TABLE OF CONTENTS

PAGE
[Ranke's History of the Popes]1
[Leigh Hunt's Comic Dramatists of the Restoration]47
[Lord Holland]101
[Warren Hastings]114
[Frederic the Great]243
[Diary and Letters of Madame D'Arblay]331
[The Life and Writings of Addison]396
[Barère]487
[The Earl of Chatham]591
[Index to the Essays]689

CRITICAL AND HISTORICAL

ESSAYS

III

RANKE'S HISTORY OF THE POPES[1]

The Edinburgh Review, October, 1840

It is hardly necessary for us to say that this is an excellent book excellently translated. The original work of Professor Ranke is known and esteemed wherever German literature is studied, and has been found interesting even in a most inaccurate and dishonest French version. It is, indeed, the work of a mind fitted both for minute researches and for large speculations. It is written also in an admirable spirit, equally remote from levity and bigotry, serious and earnest, yet tolerant and impartial. It is, therefore, with the greatest pleasure that we now see this book take its place among the English classics. Of the translation we need only say that it is such as might be expected from the skill, the taste, and the scrupulous integrity of the accomplished lady who, as an interpreter between the mind of Germany and the mind of Britain, has already deserved so well of both countries.

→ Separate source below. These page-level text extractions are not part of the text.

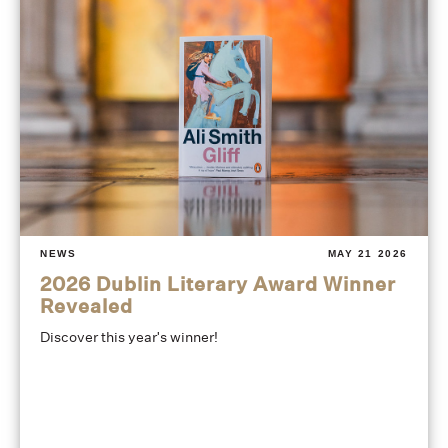
NEWS
MAY 21 2026
2026 Dublin Literary Award Winner
Revealed
Discover this year's winner!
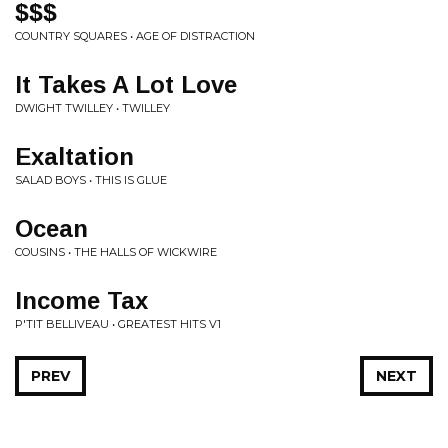
$$$
COUNTRY SQUARES • AGE OF DISTRACTION
It Takes A Lot Love
DWIGHT TWILLEY • TWILLEY
Exaltation
SALAD BOYS • THIS IS GLUE
Ocean
COUSINS • THE HALLS OF WICKWIRE
Income Tax
P'TIT BELLIVEAU • GREATEST HITS V1
PREV
NEXT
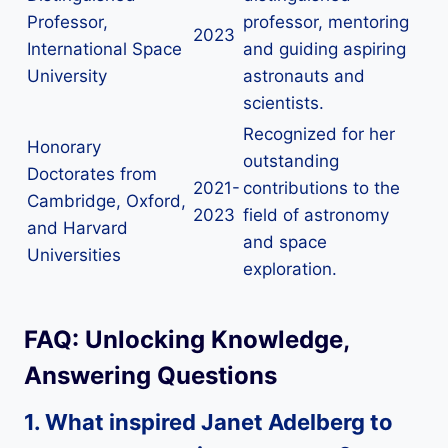
Professor,
professor, mentoring
2023
International Space
and guiding aspiring
University
astronauts and
scientists.
Recognized for her
Honorary
outstanding
Doctorates from
2021-
contributions to the
Cambridge, Oxford,
2023
field of astronomy
and Harvard
and space
Universities
exploration.
FAQ: Unlocking Knowledge,
Answering Questions
1. What inspired Janet Adelberg to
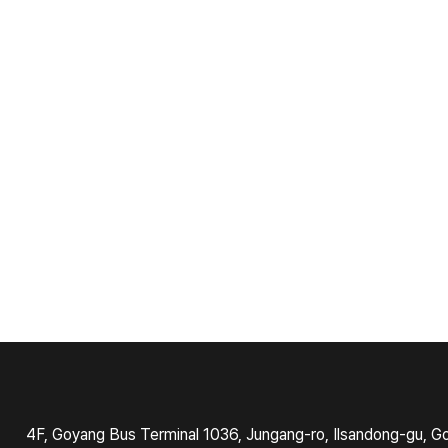
4F, Goyang Bus Terminal 1036, Jungang-ro, Ilsandong-gu, G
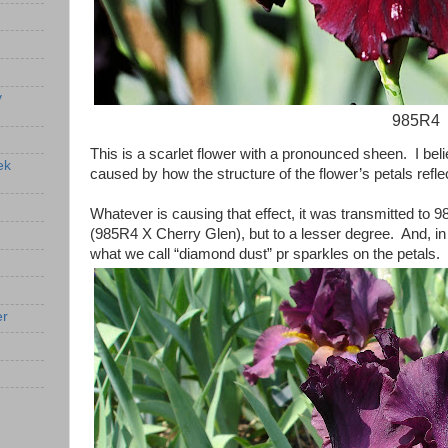
y
985R4
This is a scarlet flower with a pronounced sheen. I beli
ek
caused by how the structure of the flower’s petals reflec
Whatever is causing that effect, it was transmitted to
(985R4 X Cherry Glen), but to a lesser degree. And, i
what we call “diamond dust” pr sparkles on the petals.
er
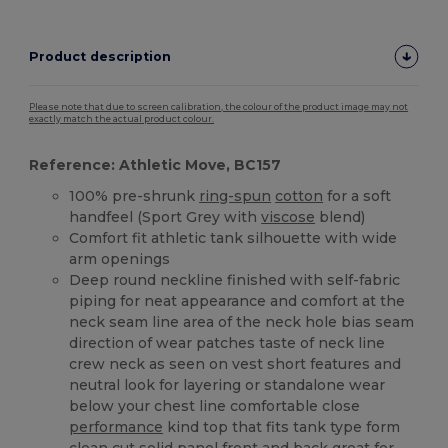
Product description
Please note that due to screen calibration, the colour of the product image may not
exactly match the actual product colour.
Reference: Athletic Move, BC157
100% pre-shrunk
ring-spun
cotton
for a soft
handfeel (Sport Grey with
viscose
blend)
Comfort fit athletic tank silhouette with wide
arm openings
Deep round neckline finished with self-fabric
piping for neat appearance and comfort at the
neck seam line area of the neck hole bias seam
direction of wear patches taste of neck line
crew neck as seen on vest short features and
neutral look for layering or standalone wear
below your chest line comfortable close
performance
kind top that fits tank type form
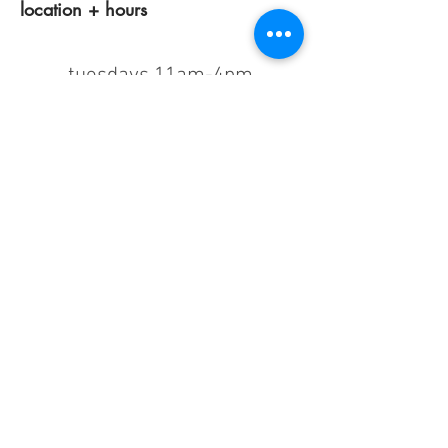
location + hours
tuesdays 11am-4pm
wednesdays 12 pm-7pm
thursdays closed
fridays 11am-4pm
saturdays 11am-4pm
sunday + monday: closed
classes/events +
appointments
remain as scheduled.
44933 George Washington Blvd
Suite # 100
Ashburn VA, 20147
***only by appointment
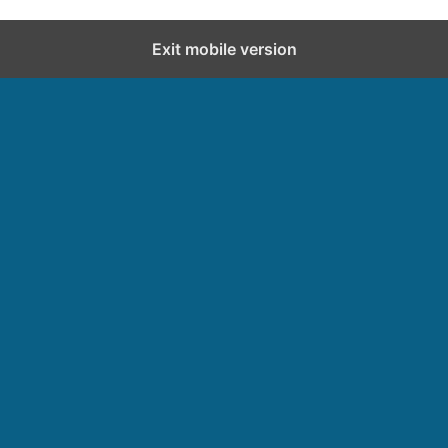
Exit mobile version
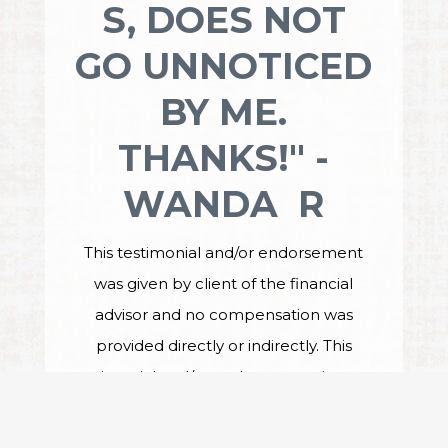
S, DOES NOT
GO UNNOTICED
BY ME.
THANKS!" -
WANDA R
This testimonial and/or endorsement
was given by client of the financial
advisor and no compensation was
provided directly or indirectly. This
testimonial and/or endorsement is not a
guarantee of future performance or
investment success, and the testimonial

The subject of this book has always appeared to us singularly interesting. How it was that Protestantism did so much, yet did no more, how it was that the Church of Rome, having lost a large part of Europe, not only ceased to lose, but actually regained nearly half of what she had lost, is certainly a most curious and important question; and on this question Professor Ranke has thrown far more light than any other person who has written on it.